Shakespeare la secoue et en fait tomber des étoiles. L’île de
Prospero, la forêt des Ardennes, la bruyère d’Armuyr, la
plate-forme d’Elseneur, ne sont pas moins éclairées que les sept
cercles de la spirale dantesque par la sombre réverbération des
hypothèses. Le que sais-je ? demi-chimère, demi-vérité,
s’ébauche là comme ici. Shakespeare autant que Dante laisse
entrevoir l’horizon crépusculaire de la conjecture. Dans l’un
comme dans l’autre il y a le possible, cette fenêtre du rêve
ouverte sur le réel. Quant au réel, nous y insistons, Sheakespeare
en déborde ; partout la chair vive ; Shakespeare a
l’émotion, l’instinct, le cri vrai, l’accent juste, toute la
multitude humaine avec sa rumeur. Sa poésie, c’est lui, et en même
temps, c’est vous. Comme Homère, Shakespeare est élément. Les
génies recommençants, c’est le nom qui leur convient, surgissent
à toutes les crises décisives de l’humanité ; ils résument
les phases et complètent les révolutions.

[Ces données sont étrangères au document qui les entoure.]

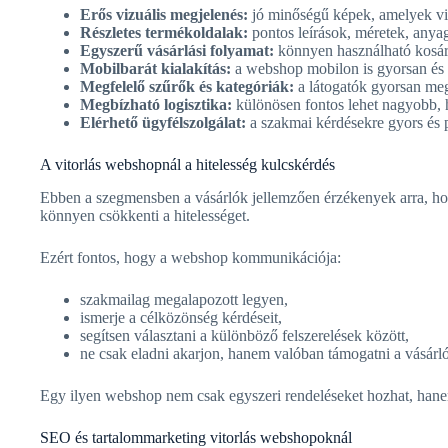
Erős vizuális megjelenés:
jó minőségű képek, amelyek vis
Részletes termékoldalak:
pontos leírások, méretek, anyag
Egyszerű vásárlási folyamat:
könnyen használható kosár, g
Mobilbarát kialakítás:
a webshop mobilon is gyorsan és 
Megfelelő szűrők és kategóriák:
a látogatók gyorsan meg
Megbízható logisztika:
különösen fontos lehet nagyobb, 
Elérhető ügyfélszolgálat:
a szakmai kérdésekre gyors és 
A vitorlás webshopnál a hitelesség kulcskérdés
Ebben a szegmensben a vásárlók jellemzően érzékenyek arra, hogy
könnyen csökkenti a hitelességet.
Ezért fontos, hogy a webshop kommunikációja:
szakmailag megalapozott legyen,
ismerje a célközönség kérdéseit,
segítsen választani a különböző felszerelések között,
ne csak eladni akarjon, hanem valóban támogatni a vásárló
Egy ilyen webshop nem csak egyszeri rendeléseket hozhat, hanem
SEO és tartalommarketing vitorlás webshopoknál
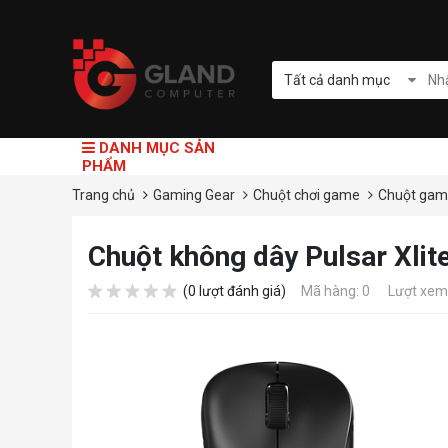
Tất cả danh mục
DANH MỤC SẢN
PHẨM
Trang chủ
Gaming Gear
Chuột chơi game
Chuột gam
Chuột không dây Pulsar Xli
(0 lượt đánh giá)
Mã hàng: 0
Lượt xem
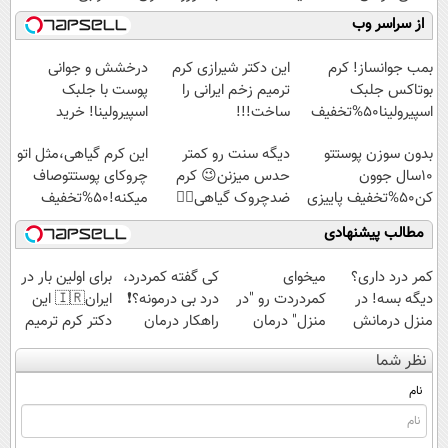
کنید!
موثر(تخفیف تا
رسیدن | ثبت‌‌نام
میلیاردر شد.
از سراسر وب
◗پرسش‌نامه◖
امشب)
رایگان
آموزش رایگان
بمب جوانساز! کرم
این دکتر شیرازی کرم
درخشش و جوانی
بوتاکس جلبک
ترمیم زخم ایرانی را
پوست با جلبک
اسپیرولینا50%تخفیف
ساخت!!!
اسپیرولینا! خرید
محصول با تخفیف ویژه
بدون سوزن پوستتو
دیگه سنت رو کمتر
این کرم گیاهی،مثل اتو
10سال جوون
حدس میزنن😉 کرم
چروکای پوستتوصاف
کن50%تخفیف پاییزی
ضدچروک گیاهی👈🏻
میکنه!50%تخفیف
45%تخفیف
مطالب پیشنهادی
کمر درد داری؟
میخوای
کی گفته کمردرد،
برای اولین بار در
دیگه بسه! در
کمردردت رو "در
درد بی درمونه؟❗
ایران🇮🇷 این
منزل درمانش
منزل" درمان
راهکار درمان
دکتر کرم ترمیم
کن
کنی؟ (◂فیلم +
+پرسشنامه
کننده 23 روزه
نظر شما
(◀پرسش‌نامه)
◂پرسش‌نامه)
ساخت!
نام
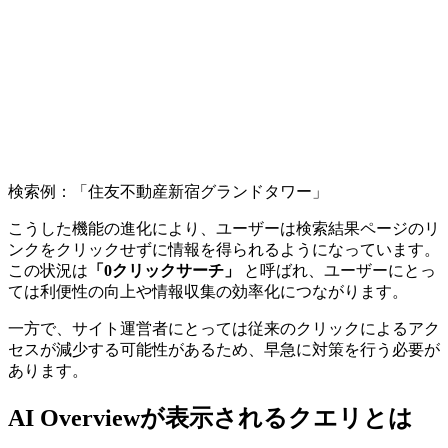
検索例：「住友不動産新宿グランドタワー」
こうした機能の進化により、ユーザーは検索結果ページのリ
ンクをクリックせずに情報を得られるようになっています。
この状況は
「0クリックサーチ」
と呼ばれ、ユーザーにとっ
ては利便性の向上や情報収集の効率化につながります。
一方で、サイト運営者にとっては従来のクリックによるアク
セスが減少する可能性があるため、早急に対策を行う必要が
あります。
AI Overviewが表示されるクエリとは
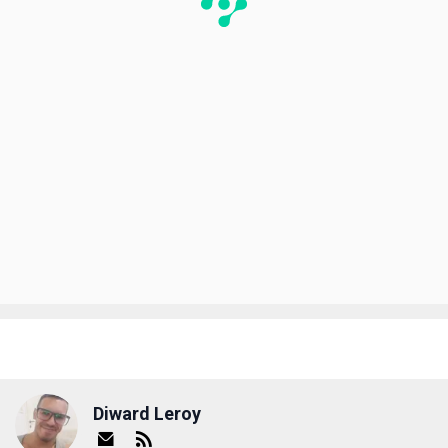
Diward Leroy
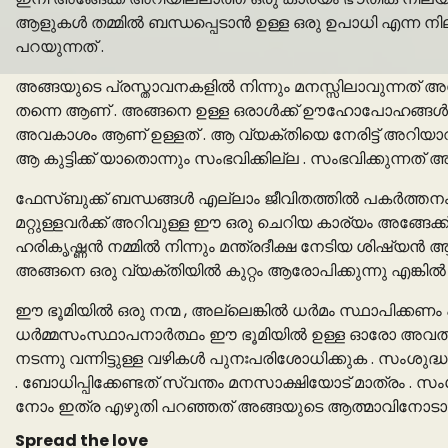
ആളുകൾ തമ്മിൽ ബന്ധപ്പെടാൻ ഉള്ള ഒരു ഉപാധി എന്ന നി
പറയുന്നത് .
അങ്ങയുടെ പ്രസ്താവനകളിൽ നിന്നും മനസ്സിലാവുന്നത് അങ്
തന്നെ ആണ് . അങ്ങനെ ഉള്ള ഒരാൾക്ക് ഊഹോപോഹങ്ങൾ വ
അവകാശം ആണ് ഉള്ളത് . ആ വ്യക്തിയെ നേരിട്ട് അറിയാ
ആ കുട്ടിക്ക് യാതൊന്നും സംഭവിക്കില്ല . സംഭവിക്കുന്നത് അങ്
ഫേസ്‌ബുക്ക് ബന്ധങ്ങൾ എല്ലാം ജീവിതത്തിൽ പകർത്തന
മറ്റുള്ളവർക്ക് അറിവുള്ള ഈ ഒരു ചെറിയ കാര്യം അങ്ങേക
ഹരികൃഷ്ണൻ നമ്മിൽ നിന്നും മന്ത്രദീക്ഷ നേടിയ ശിഷ്യ
അങ്ങനെ ഒരു വ്യക്തിയിൽ കുറ്റം ആരോപിക്കുന്നു എങ്കിൽ
ഈ ഭൂമിയിൽ ഒരു നന്മ , അല്ലെങ്കിൽ ധർമം സ്ഥാപിക്കണം എ
ധർമ്മസംസ്ഥാപനാർത്ഥം ഈ ഭൂമിയിൽ ഉള്ള ഓരോ അവതാരങ്ങൾ
നടന്നു വന്നിട്ടുള്ള വഴികൾ പുനഃപരിശോധിക്കുക . സംശു
. ബോധിപ്പിക്കേണ്ടത് സ്വന്തം മനസാക്ഷിയോട് മാത്രം . 
നോം ഇത്ര എഴുതി പറഞ്ഞത് അങ്ങയുടെ ആത്മാവിനോടാണു
Spread the love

Homère marque en
civilisation la fin de l’Asie et le commencement de l’Europe ;
Shakespeare marque la fin du moyen âge. Cette clôture du moyen âge,
Rabelais et Cervantes la font aussi ; mais, étant uniquement
railleurs, ils ne donnent qu’un aspect partiel ; l’esprit de
Shakespeare est un total. Comme Homère, Shakespeare est un homme
cyclique. Ces deux génies, Homère et Shakespeare, ferment les deux
premières portes de la barbarie, la porte antique et la porte
gothique. C’était là leur mission, ils l’ont accomplie ;
c’était là leur tâche, Ss l’ont faite. La troisième grande
crise humaine est la Révolution française ; c’est la
troisième porte énorme de la barbarie, la porte monarchique, qui se
ferme en ce moment. Le dix-neuvième siècle l’entend rouler sur
ses gonds. De là, pour la poésie, le drame et l’art, l’ère
actuelle, aussi indépendante de Shakespeare que d’Homère.